Bei der Europawahl 1994 wurde Schulz ins Europäische Parlament gewählt und war von 2000 bis 2004 Vorsitzender der deutschen SPD-Landesgruppe. Europaweite Aufmerksamkeit erhielt Schulz 2003, als er nach einem Wortgefecht mit Silvio Berlusconi von diesem beleidigt wurde. Von der Europawahl 2004 bis zum Januar 2012 war er Vorsitzender der Sozialistischen Fraktion im Europäischen Parlament, die sich 2009 in Progressive Allianz der Sozialdemokraten im Europäischen Parlament (S&D) umbenannte. Seit dem 13. November 2009 ist er neuer Europabeauftragter der SPD, um die Koordinierung der Parteiarbeit mit der EU-Politikebene zu verbessern. Er ist Mitglied der überparteilichen Europa-Union Deutschland. Schulz bezeichnete sich 2016 als „Vorsitzender der Koordinierungsgruppe zu TTIP im Europäischen Parlament“.

Martin Schulz 
Martin Schulz als damaliger EU-Parlamentspräsident (2014)

Nach der Europawahl 2009 erreichte Schulz Aufmerksamkeit, als er eine schnelle Zustimmung seiner Fraktion zu einer zweiten Amtszeit der Kommission Barroso verhinderte und stattdessen zusammen mit dem grünen Fraktionsvorsitzenden Daniel Cohn-Bendit den belgischen Liberalen Guy Verhofstadt als Kandidaten für das Amt des Kommissionspräsidenten ins Spiel brachte. Später lockerte Schulz seinen Widerstand und forderte nur noch, dass Barroso auf bestimmte politische Bedingungen der Sozialdemokraten eingehen müsse. Im Gegenzug kam es zu einer informellen Einigung zwischen der konservativen EVP und der SPE, nach der Schulz im Jahr 2012 dem polnischen EVP-Mitglied Jerzy Buzek als Präsident des Europäischen Parlaments nachfolgen sollte. Anfang Juni 2011 kündigte er auch formell an, für dieses Amt zu kandidieren.
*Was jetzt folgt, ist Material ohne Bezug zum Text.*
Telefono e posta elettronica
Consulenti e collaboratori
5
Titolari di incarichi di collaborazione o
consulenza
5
Am 17. Januar 2012 wurde Schulz im ersten Wahlgang mit der erforderlichen Mehrheit zum Präsidenten des Europäischen Parlaments gewählt.
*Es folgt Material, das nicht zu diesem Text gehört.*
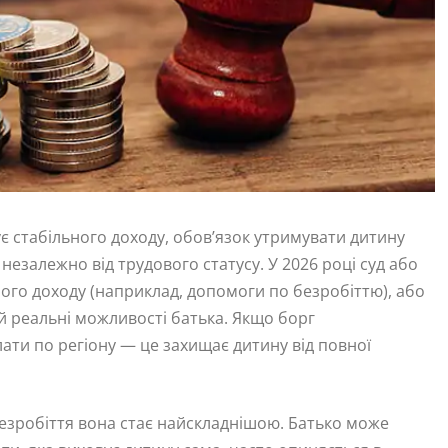
ує стабільного доходу, обов’язок утримувати дитину
 незалежно від трудового статусу. У 2026 році суд або
вного доходу (наприклад, допомоги по безробіттю), або
 й реальні можливості батька. Якщо борг
ати по регіону — це захищає дитину від повної
безробіття вона стає найскладнішою. Батько може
Kandidat für die EU-Kommissionspräsidentschaft

Martin Schulz 
Martin Schulz bei einer Debatte im Europawahlkampf 2014 mit seinem liberalen Konkurrenten Guy Verhofstadt

Am 1. März 2014 wurde Schulz auf dem Kongress der Europäischen Sozialisten mit 91,1 % der Stimmen zum gemeinsamen Spitzenkandidaten für die Europawahl 2014 gewählt. Er strebte die Kommissionspräsidentschaft an, damit wurde erstmals in der Geschichte der Europäischen Union ein Spitzenkandidat für das Amt des Präsidenten der EU-Kommission aufgestellt. Die anderen europäischen Parteien reagierten darauf und stellten ebenfalls Spitzenkandidaten auf. Allerdings ging die Fraktion der Sozialdemokraten aus der Wahl nur als zweitstärkste Kraft hervor, hinter der Europäischen Volkspartei mit Jean-Claude Juncker als Spitzenkandidat. Schulz unterstützte anschließend die Nominierung Junckers durch den Europäischen Rat, da sich einige Regierungschefs, wie der britische Premierminister David Cameron, gegen das Spitzenkandidatenprinzip aussprachen.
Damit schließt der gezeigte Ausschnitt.